How Many Backlinks Do I Need To Rank?

There is no fixed number. The target is closing the authority gap between your pages and the pages currently outranking you for your target keywords. A competitor backlink gap analysis identifies exactly which domains are linking to ranking competitors but not to you, which is a more useful starting point than any arbitrary link count.

Does Domain Authority Guarantee Rankings?

No. Domain authority operates at the root domain level and does not automatically distribute to individual pages. A page needs links pointing specifically at it to accumulate the page-level authority required to rank for competitive keywords.

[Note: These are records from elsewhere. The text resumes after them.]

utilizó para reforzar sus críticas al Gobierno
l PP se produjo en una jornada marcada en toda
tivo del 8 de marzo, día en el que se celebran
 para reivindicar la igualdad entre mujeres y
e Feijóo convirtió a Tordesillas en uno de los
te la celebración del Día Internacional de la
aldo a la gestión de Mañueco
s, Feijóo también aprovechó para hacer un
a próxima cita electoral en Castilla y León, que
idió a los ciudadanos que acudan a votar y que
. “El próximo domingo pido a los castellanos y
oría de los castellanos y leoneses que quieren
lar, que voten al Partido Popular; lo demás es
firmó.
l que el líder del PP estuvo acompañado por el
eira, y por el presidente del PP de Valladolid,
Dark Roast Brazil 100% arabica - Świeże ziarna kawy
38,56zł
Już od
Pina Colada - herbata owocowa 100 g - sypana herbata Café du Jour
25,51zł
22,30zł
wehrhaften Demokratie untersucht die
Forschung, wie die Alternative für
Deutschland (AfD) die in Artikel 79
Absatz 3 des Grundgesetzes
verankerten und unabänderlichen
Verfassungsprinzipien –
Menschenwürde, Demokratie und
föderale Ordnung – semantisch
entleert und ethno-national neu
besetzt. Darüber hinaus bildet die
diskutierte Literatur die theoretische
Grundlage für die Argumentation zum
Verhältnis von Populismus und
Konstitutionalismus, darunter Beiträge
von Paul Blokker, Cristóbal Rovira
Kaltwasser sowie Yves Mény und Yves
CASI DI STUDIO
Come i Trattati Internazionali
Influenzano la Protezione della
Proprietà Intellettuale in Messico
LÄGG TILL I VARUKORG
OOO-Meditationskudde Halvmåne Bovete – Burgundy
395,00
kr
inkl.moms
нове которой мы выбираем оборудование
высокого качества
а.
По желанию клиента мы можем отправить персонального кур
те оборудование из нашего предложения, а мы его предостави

Are Nofollow Links Worth Building?

Yes, selectively. Nofollow links from high-traffic, relevant publications contribute to a natural-looking profile, drive referral traffic, and build brand associations that influence both AI-generated search results and buyer familiarity over time.

How Long Does It Take For Backlinks To Affect Rankings?

Links on already-ranking pages with existing traffic typically show early ranking movement within 6-10 weeks. Links from newly published guest posts take longer as the article builds its own authority. Consistent link building over 6-12 months produces the compounding authority that moves competitive keywords.